Daniel Imbro: Understood. Helpful color. And then my follow-up, just a question on the private label. How is the Duralast penetration trended in recent quarters? If I’m remembering right, you invested a lot in parts quality in the last couple of years. I would think as the consumer becomes more price sensitive or just earning the value of private label should go up? So I’m curious how that penetration is trending? And are we seeing that trade into that either on the DIFM or the DIY side?
Phil Daniele: Yes. Keep in mind, so the Duralast investment in product quality and brand perception has been going on for decades, frankly. But I think we really accelerated that probably 10 years ago, maybe a little more. As we think about our family of brands, Duralast has essentially a couple of tiers, Duralast, Duralast Gold, Platinum, and we have some other private labels. But for the most part, we are — generally speaking, we go for coverage first over choice. So, we don’t have a whole lot of good, better, best up and down. We do in some categories like batteries and brakes and things of that nature. But for the most part, we may have a Duralast brand, and that’s what we have. In some cases, we have a total pro brand, which would be an opening price point. But we don’t have a whole lot of choice in our stores. We’re generally speaking, coverage first, except in key categories, brakes, batteries being the best example.

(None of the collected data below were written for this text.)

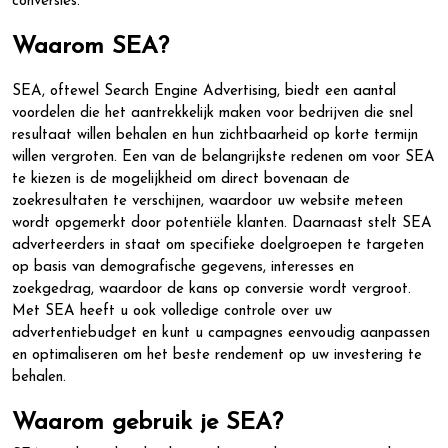
conversies.
Waarom SEA?
SEA, oftewel Search Engine Advertising, biedt een aantal
voordelen die het aantrekkelijk maken voor bedrijven die snel
resultaat willen behalen en hun zichtbaarheid op korte termijn
willen vergroten. Een van de belangrijkste redenen om voor SEA
te kiezen is de mogelijkheid om direct bovenaan de
zoekresultaten te verschijnen, waardoor uw website meteen
wordt opgemerkt door potentiële klanten. Daarnaast stelt SEA
adverteerders in staat om specifieke doelgroepen te targeten
op basis van demografische gegevens, interesses en
zoekgedrag, waardoor de kans op conversie wordt vergroot.
Met SEA heeft u ook volledige controle over uw
advertentiebudget en kunt u campagnes eenvoudig aanpassen
en optimaliseren om het beste rendement op uw investering te
behalen.
Waarom gebruik je SEA?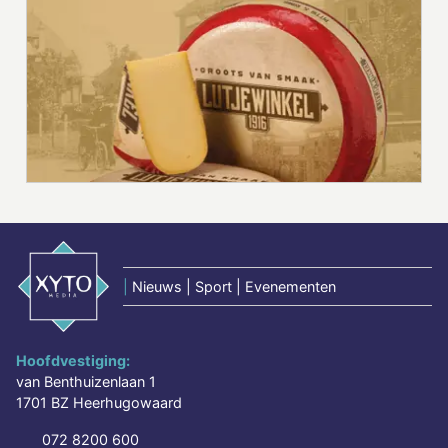
|
Nieuws | Sport | Evenementen
Hoofdvestiging:
van Benthuizenlaan 1
1701 BZ Heerhugowaard
072 8200 600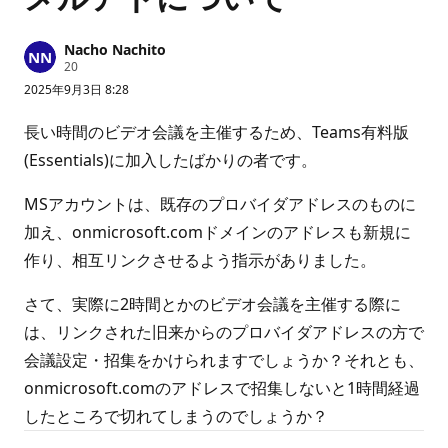
Nacho Nachito
評
20
価
2025年9月3日 8:28
の
ポ
イ
長い時間のビデオ会議を主催するため、Teams有料版
ン
ト
(Essentials)に加入したばかりの者です。
MSアカウントは、既存のプロバイダアドレスのものに
加え、onmicrosoft.comドメインのアドレスも新規に
作り、相互リンクさせるよう指示がありました。
さて、実際に2時間とかのビデオ会議を主催する際に
は、リンクされた旧来からのプロバイダアドレスの方で
会議設定・招集をかけられますでしょうか？それとも、
onmicrosoft.comのアドレスで招集しないと1時間経過
したところで切れてしまうのでしょうか？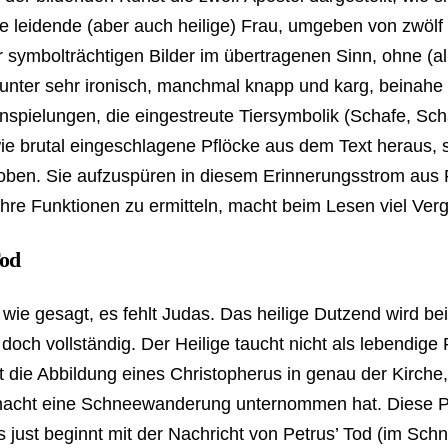
ie leidende (aber auch heilige) Frau, umgeben von zwöl
r symbolträchtigen Bilder im übertragenen Sinn, ohne (al
tunter sehr ironisch, manchmal knapp und karg, beinahe 
Anspielungen, die eingestreute Tiersymbolik (Schafe, Sc
ie brutal eingeschlagene Pflöcke aus dem Text heraus, 
hoben. Sie aufzuspüren in diesem Erinnerungsstrom aus 
 ihre Funktionen zu ermitteln, macht beim Lesen viel Ver
Tod
, wie gesagt, es fehlt Judas. Das heilige Dutzend wird be
doch vollständig. Der Heilige taucht nicht als lebendige 
gt die Abbildung eines Christopherus in genau der Kirche,
ernacht eine Schneewanderung unternommen hat. Diese Po
s just beginnt mit der Nachricht von Petrus’ Tod (im Sc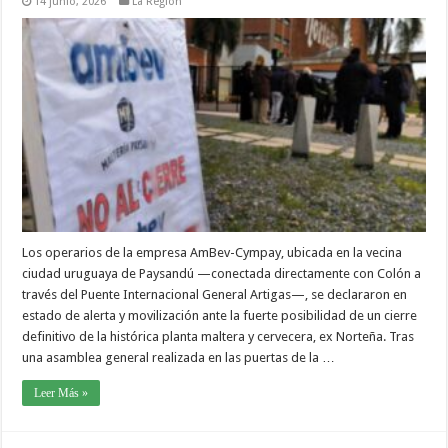
14 junio, 2026
La Región
Los operarios de la empresa AmBev-Cympay, ubicada en la vecina
ciudad uruguaya de Paysandú —conectada directamente con Colón a
través del Puente Internacional General Artigas—, se declararon en
estado de alerta y movilización ante la fuerte posibilidad de un cierre
definitivo de la histórica planta maltera y cervecera, ex Norteña. Tras
una asamblea general realizada en las puertas de la …
Leer Más »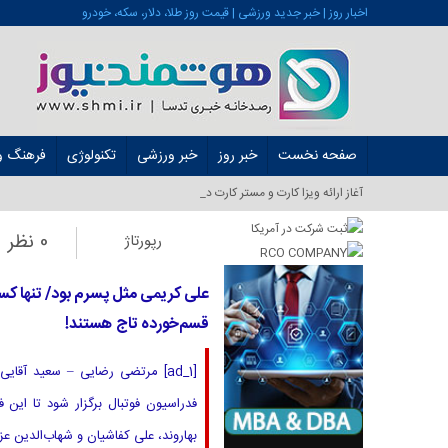
اخبار روز | خبر جدید ورزشی | قیمت روز طلا، دلار، سکه، خودرو
صفحه نخست
خبر روز
خبر ورزشی
تکنولوژی
فرهنگ و 
آغاز ارائه ویزا کارت و مستر کارت در ایران از شهریور ۱_
0 نظر
رپورتاژ
علی کریمی مثل پسرم بود/ تنها کس
قسم‌خورده تاج هستند!
بهاروند، علی کفاشیان و شهاب‌الدین عزیزی‌خادم ۵ نفری بودند که برای ریا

Operator: Your next question is coming from Seth Basham from Wedbush Securities.
Seth Basham: Just wanted to follow-up on the DIY business. Weather aside, it seems like you expect the DIY business to not only remain resilient but also potentially improve a little bit, if you’re anticipating a slight decline in transactions and low- to mid-single-digit to ticket growth. Is that an accurate read?
Bill Rhodes: I think that’s absolutely accurate, Seth. As we’ve said for many years, the quote unquote, I’ve said the dirty little secret about the retail side of this business is that the transactions have been challenged, and they’ve been challenged for over 25 years. They’re challenged for a lot of reasons because the OE manufacturers are making vehicles and their components much better. Used to, you’d had a lot more frequency of failures on those components. Today, they’re not. They don’t fail as much because they have a lot of technology involved in those components. So, what has happened over a very long periods of time is you have this 2% to 4% drag on transactions, but you have an equivalent amount on the average price per piece because the cost of the technology that’s going into those parts.
We didn’t see — we eliminated that transaction drag during the pandemic and, frankly, grew upper single digits in transactions. Today, our transaction count is starting to look a lot more similar to the way it has been in the past. One of the challenges that we’re still dealing with in the retail business is, last year, we had hyperinflation, double-digit inflation. And so, our ticket isn’t up as much as it normally would be. And I think that’s because we’re normalizing getting past that super high inflation from last year. As we think about the DIY business thinking out 3 or 4 or 5 years, first of all, we’re going to have to continue to improve it, and we have efforts underway to do that. But we believe it’s a 3% kind of ticket drag and hopefully more than — or sorry, transaction drag on a same-store basis and more than offset that from the average unit retail.
Seth Basham: That’s helpful. And just thinking about calendar 2024, if you look at the growth rate expectations for DIY versus DIFM on an industry basis, which one would you expect to accelerate more from ‘23?